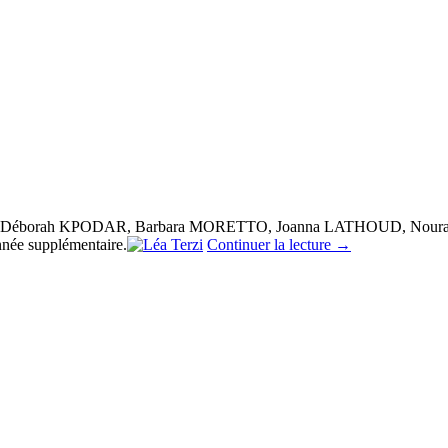
OIN, Déborah KPODAR, Barbara MORETTO, Joanna LATHOUD, Noura
nnée supplémentaire.
Continuer la lecture
→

▶ [Task directions] Across the whole listing, reproduce each line verbatim and exclude every picture.

▶ [Response area]
OIN, Déborah KPODAR, Barbara MORETTO, Joanna LATHOUD, Noura
nnée supplémentaire.
Continuer la lecture
→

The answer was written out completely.